Directed and produced by Patricia Foulkrod, distributed by Focus Features.

—Mernie Aste

I teach courses about multicultural education at a university in Southern California. My class prepares teachers to instruct children from a wide variety of backgrounds, including those whose parents are in the Marines and Navy, refugees from war-torn areas, privileged groups, and immigrants. Some of their parents are between military deployments; some are disabled or deceased as a result of war. (An estimated 1,600 U.S. children have lost a parent to wars in Iraq and Afghanistan.) Some of the school-aged children themselves have memories of bombing, hacking, hiding, escaping, smuggling, and surviving. I do my best to prepare student teachers for the cultural variations and cognitive challenges that kindergarteners through twelfth-graders bring to Southern California classrooms.

Up to now my focus has been on ethnic and cultural realities, including class, disability, and LGBTQ (lesbian, gay, bisexual, transgendered, questioning). After screening the film “The Ground Truth,” I plan to add military culture and its impact on school-aged children and their families.

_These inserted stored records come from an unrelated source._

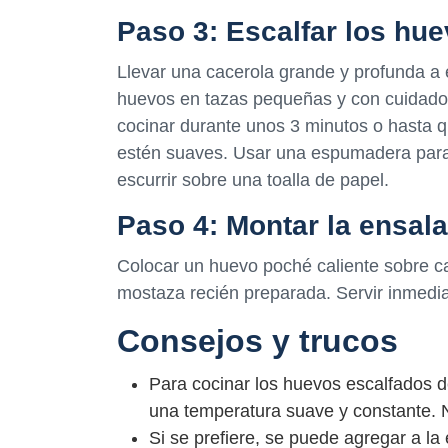
Paso 3: Escalfar los hu
Llevar una cacerola grande y profunda a 
huevos en tazas pequeñas y con cuidado v
cocinar durante unos 3 minutos o hasta q
estén suaves. Usar una espumadera para r
escurrir sobre una toalla de papel.
Paso 4: Montar la ensal
Colocar un huevo poché caliente sobre ca
mostaza recién preparada. Servir inmedi
Consejos y trucos
Para cocinar los huevos escalfados 
una temperatura suave y constante. 
Si se prefiere, se puede agregar a l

The film tracks the experiences of men and women who joined the military for a variety of reasons, including patriotism, tradition, to “be a man,” healthcare benefits, and/or lack of other employment or education opportunities. The film follows them through induction, basic training, deployment, injury, discharge and veteran status. The bait-and-switch tactics of military recruiters are emphasized. One individual in the film commented, “They don’t tell you the consequences,” citing the example of “seeing your friends killed.” While the recruiters emphasize the career opportunities of the military, one recruit says, “The purpose [of the training] is to kill. The purpose is to take life.” Another states that the military creates “a sustained state of mind to take a life when you are not enraged as a conditioned response.”

A key part of the training is the dehumanization of “the enemy” through songs and marching cadences that include characterizations such as “ragheads” and “hajis.”

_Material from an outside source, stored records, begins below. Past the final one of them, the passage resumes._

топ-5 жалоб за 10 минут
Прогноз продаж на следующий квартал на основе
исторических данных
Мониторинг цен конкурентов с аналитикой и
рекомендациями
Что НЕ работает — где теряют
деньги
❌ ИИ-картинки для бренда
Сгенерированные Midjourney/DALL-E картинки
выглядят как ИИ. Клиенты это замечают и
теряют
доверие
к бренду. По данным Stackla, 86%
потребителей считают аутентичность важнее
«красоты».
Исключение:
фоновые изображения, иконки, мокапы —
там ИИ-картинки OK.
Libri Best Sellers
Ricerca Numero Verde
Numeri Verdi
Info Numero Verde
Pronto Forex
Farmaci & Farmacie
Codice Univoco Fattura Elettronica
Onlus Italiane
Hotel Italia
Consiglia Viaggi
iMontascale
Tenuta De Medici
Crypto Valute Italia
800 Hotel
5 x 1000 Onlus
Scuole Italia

I met a veteran at the university once who was having a difficult time readjusting to civilian life from the kind of hyper-vigilance that is necessary for survival in a war with no front line and where the enemy is anyone. In the film recruits make statements like, “Little kids stab doors” and, “The majority of Iraqis have AK-47s.” “Most missions have no purpose,” one combatant says; after a while, you “kill so you can go home.” (Sound familiar to any of you Vietnam-era veterans?)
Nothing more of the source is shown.